By: George Kurzom
https://www.maan-ctr.org/magazine/article/2651/

Psychological, social and economic crises are hurting many citizens after the Corona pandemic
Exclusive to Environment and Development Horizons (Afaq magazine):
The prolonged closure imposed on Palestinians due to the Corona pandemic is a great suffering for individuals who need an extensive socio-livelihood safety net, knowing that the current socio-economic-livelihood situation is only the beginning. If mental health services are not strengthened immediately, in addition to providing economic and living alternatives to large numbers of people who have totally lost their livelihoods, the official Palestinian institution will not be able to face the terrible crisis that will afflict us after returning to "normal" or semi-normal life.
We are still in a viral pandemic quagmire. It may seem that the most important challenge at this point is mainly medical and health related. Aftershocks and a tsunami waves usually follow the main earthquake; we can already see the alarming signs of the second wave of the pandemic: the psychological, economic, and social crises that are devastating to many citizens.

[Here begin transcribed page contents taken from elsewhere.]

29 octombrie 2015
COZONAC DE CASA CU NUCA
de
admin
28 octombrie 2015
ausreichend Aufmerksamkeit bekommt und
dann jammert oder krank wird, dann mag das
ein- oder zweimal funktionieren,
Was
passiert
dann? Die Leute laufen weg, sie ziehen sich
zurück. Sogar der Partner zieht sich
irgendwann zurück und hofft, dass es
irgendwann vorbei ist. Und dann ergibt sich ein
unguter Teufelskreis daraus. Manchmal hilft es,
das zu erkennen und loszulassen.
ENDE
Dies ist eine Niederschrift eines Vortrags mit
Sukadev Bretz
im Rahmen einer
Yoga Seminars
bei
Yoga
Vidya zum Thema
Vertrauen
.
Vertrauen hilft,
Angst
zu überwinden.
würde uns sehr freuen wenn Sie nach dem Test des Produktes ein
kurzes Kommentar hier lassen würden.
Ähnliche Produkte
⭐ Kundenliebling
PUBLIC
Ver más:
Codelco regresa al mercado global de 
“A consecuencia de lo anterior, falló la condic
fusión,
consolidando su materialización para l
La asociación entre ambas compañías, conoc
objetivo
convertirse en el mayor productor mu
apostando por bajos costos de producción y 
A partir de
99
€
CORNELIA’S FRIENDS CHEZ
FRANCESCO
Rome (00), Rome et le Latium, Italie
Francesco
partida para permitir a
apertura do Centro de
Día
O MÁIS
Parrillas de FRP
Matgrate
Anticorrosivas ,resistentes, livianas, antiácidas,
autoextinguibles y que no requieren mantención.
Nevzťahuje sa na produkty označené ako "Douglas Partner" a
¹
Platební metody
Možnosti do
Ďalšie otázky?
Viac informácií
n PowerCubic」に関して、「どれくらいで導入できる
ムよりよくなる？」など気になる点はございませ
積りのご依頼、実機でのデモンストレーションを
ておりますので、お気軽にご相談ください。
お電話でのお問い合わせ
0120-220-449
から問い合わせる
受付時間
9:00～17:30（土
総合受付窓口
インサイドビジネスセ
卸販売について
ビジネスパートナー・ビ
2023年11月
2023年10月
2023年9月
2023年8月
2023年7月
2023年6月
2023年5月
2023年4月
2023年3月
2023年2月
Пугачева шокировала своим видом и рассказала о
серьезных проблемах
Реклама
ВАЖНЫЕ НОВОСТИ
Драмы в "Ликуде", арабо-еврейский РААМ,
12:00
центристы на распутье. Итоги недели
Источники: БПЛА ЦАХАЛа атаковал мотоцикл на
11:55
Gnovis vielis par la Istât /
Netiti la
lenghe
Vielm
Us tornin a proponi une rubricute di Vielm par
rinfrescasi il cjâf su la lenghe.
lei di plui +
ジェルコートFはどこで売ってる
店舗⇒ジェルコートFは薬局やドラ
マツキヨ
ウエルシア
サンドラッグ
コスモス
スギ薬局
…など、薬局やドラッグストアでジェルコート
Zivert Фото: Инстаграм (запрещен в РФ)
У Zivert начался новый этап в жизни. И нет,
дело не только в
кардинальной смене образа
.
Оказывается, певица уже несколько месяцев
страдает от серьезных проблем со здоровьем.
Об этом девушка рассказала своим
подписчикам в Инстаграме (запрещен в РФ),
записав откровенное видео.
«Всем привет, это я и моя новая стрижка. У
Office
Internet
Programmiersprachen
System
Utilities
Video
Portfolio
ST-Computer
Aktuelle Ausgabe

The reasons for this are many and cumulative. First of all, we all live in an extended state of anxiety and uncertainty stemming from ambiguous and inconclusive medical information, the real danger from infection, disease, and possibly death. The crisis also has a peculiar psychological aspect pertaining to family relations, as members of the same family cause the threat of infecting each other. Such a reality increases anxiety and disrupts the sense of belonging and safety.
The pandemic exposed the falsehood of "development" which has been well advocated for by authority symbols, activists in academia, and NGOs. Ever since the early 1990’s, we were keen to warn about the existential danger to our people from this superficial, appearance-oriented, parasitic, and rentier “development”. It is the kind of development that materialized, on the one hand, in augmented investments and expenditures in the services, entertainment, and financial sectors; and on the other hand, in the fragility and shallowness of actual investments in the productive economic sectors, foremost of which are self-reliant agriculture and agro-food processing. As a result, the occupation’s ability and “creativity” in controlling us by feeding or starving have been strengthened. Moreover, investment in the social, health, educational, and scientific-research sectors is meager, compared to the bloated PA security budgets (to serve whom?). One of the most visible manifestations of this is how senior officials and elites, when sick, get their treatment in American and European hospitals. Besides, many of the officials and elites arrange for their children to get their education in western universities. All in all, there has been a significant increase in the percentage of the population that has been distraught, or will be distraught, by the hunger pandemic and the poverty pandemic.